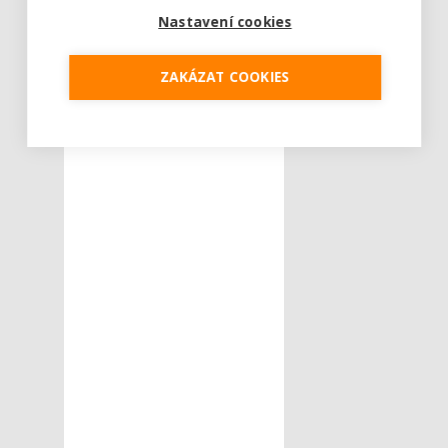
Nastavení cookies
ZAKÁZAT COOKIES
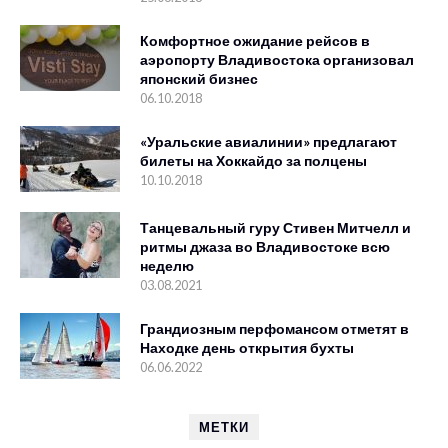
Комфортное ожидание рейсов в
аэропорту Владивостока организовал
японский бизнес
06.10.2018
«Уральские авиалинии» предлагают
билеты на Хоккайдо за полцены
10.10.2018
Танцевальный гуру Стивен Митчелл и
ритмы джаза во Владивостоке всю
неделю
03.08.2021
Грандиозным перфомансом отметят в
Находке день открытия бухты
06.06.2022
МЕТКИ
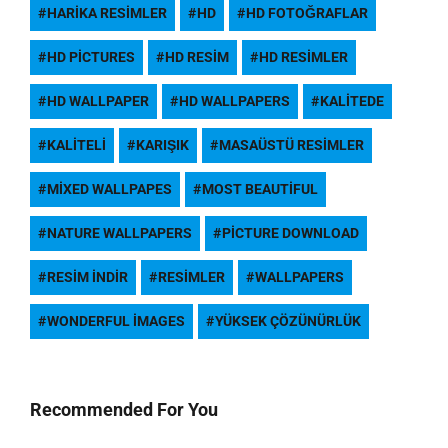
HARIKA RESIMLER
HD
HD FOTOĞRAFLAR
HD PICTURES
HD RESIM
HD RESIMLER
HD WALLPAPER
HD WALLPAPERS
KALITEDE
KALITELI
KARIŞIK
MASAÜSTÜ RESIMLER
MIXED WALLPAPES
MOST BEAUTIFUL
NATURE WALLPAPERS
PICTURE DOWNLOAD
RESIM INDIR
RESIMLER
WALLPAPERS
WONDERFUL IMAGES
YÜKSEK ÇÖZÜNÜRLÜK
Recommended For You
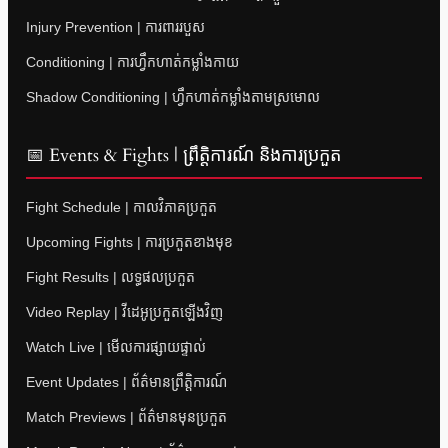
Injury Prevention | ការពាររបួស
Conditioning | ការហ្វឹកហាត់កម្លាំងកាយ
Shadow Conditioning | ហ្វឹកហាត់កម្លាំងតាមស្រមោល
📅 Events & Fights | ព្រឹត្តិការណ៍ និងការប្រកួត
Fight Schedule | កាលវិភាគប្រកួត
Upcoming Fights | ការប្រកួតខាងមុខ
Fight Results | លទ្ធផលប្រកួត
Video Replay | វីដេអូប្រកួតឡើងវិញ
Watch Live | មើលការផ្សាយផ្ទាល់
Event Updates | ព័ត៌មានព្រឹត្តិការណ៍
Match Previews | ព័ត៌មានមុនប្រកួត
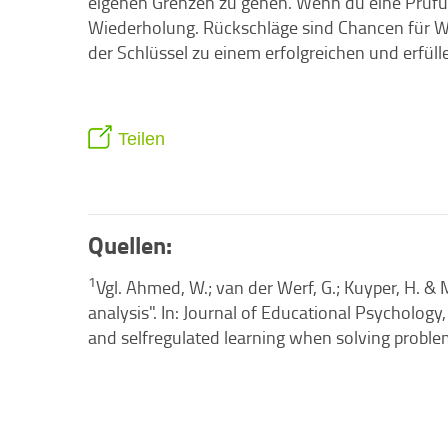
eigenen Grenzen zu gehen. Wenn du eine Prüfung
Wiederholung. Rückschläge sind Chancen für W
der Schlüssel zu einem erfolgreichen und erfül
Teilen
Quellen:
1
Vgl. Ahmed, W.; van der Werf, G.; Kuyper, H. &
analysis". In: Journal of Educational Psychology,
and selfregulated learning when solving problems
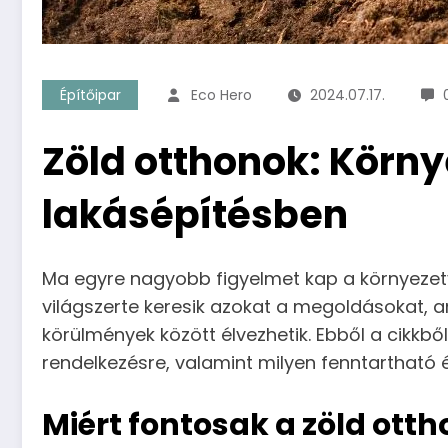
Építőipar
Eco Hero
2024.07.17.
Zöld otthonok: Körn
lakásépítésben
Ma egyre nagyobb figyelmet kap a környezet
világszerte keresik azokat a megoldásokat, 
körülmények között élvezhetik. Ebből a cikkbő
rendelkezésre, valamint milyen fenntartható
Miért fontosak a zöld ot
##########
_TASK DESCRIPTION_
Of the lines above, show those in which "RESIMLER" appears.

_OUTPUT_
HARIKA RESIMLER
HD RESIMLER
MASAÜSTÜ RESIMLER
RESIMLER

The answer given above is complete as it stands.